Your Zenduty-Prometheus integration setup is now complete

Prometheus fired a critical alert. Now what?

Whenever Zenduty receives a critical alert about a group or cluster or service from Prometheus via the AlertManager, Zenduty takes the alert and triggers an incident. When a “resolved” alert is sent from Prometheus, the incident is auto-resolved on Zenduty.
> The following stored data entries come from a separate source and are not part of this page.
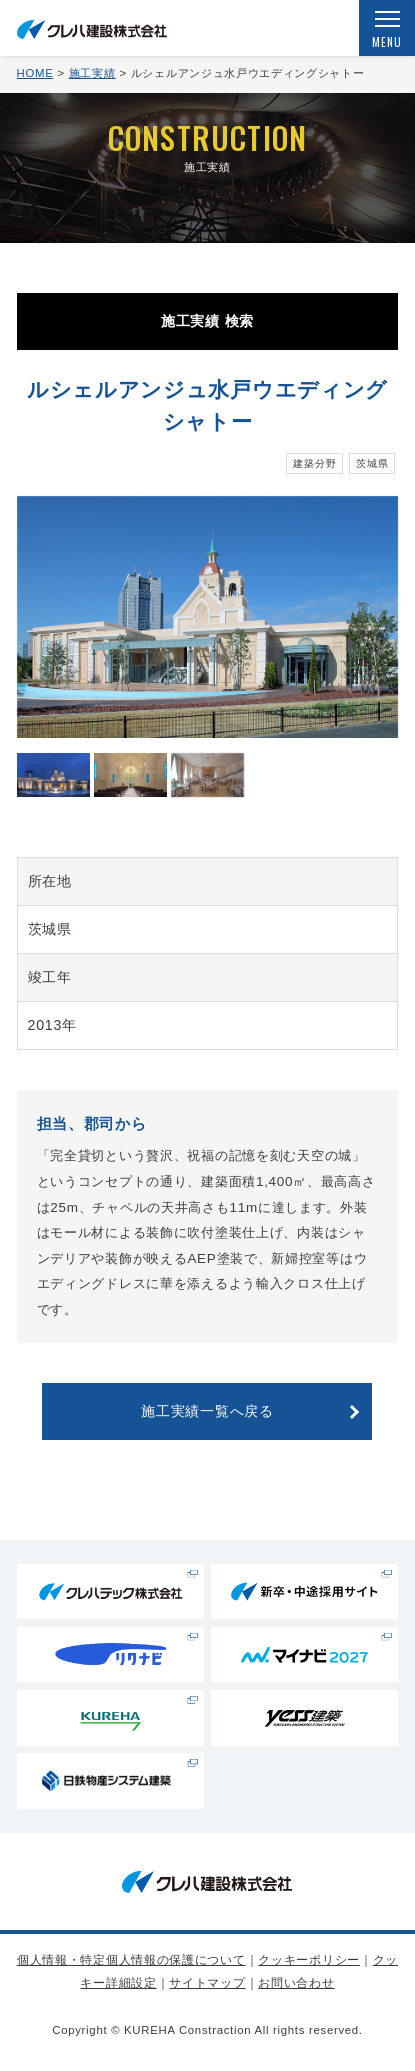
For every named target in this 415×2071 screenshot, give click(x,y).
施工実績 (92, 73)
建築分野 (314, 463)
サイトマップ (207, 1983)
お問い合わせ (296, 1983)
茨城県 (372, 463)
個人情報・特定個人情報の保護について (131, 1960)
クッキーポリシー (309, 1960)
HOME (35, 73)
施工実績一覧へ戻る (207, 1411)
When an incident is in the triggered state, Zenduty executes the service’s escalation policy and starts alerting the users through their defined notification channels as they appear within the escalation policy. If a user does not acknowledge within a specified period of time, Zenduty alerts the next users within the escalation policy.

Comms

Zenduty automatically creates the comms channels for the incidents. You can setup outgoing integrations within tools like Slack, Teams, Zoom, Jira, Statuspage, etc. When an incident is triggered or updated, Zenduty can automatically:

  1. Send the incident alerts to a Slack channel
  2. Send the incident alerts to a Microsoft Teams channel
  3. Create a dedicated Zoom/Hangouts link for real-time audio/video conference call around the incident
  4. Create a two-way mapped Jira ticket
  5. Update your Statuspage

Advanced incident response - Roles and Tasks

Zenduty provides your incident responders with a high-level overview of the problem along with relevant contextual information and updates on the progress of any incident. Whenever an incident is triggered in Zenduty, the on-call engineer, after receiving the page, may acknowledge the incident and then claim the incident commander or ask someone else to take command. Incident managers can also enable recursive separation of roles and responsibilities to enable effective and scalable task delegation during a critical incident. The incident commander after having added the relevant responders and subject matter experts, can then invite those responders to take up specific roles, assign tasks to those roles and update the incident status on the go. Zenduty also allows you to import existing runbooks and playbooks as specific incident sub-tasks which can be tracked within the incident Tasks section.

Zenduty’s deep integrations with Slack and Microsoft Teams gives your teams the ability to manage the entire incident within your favorite team communication platforms.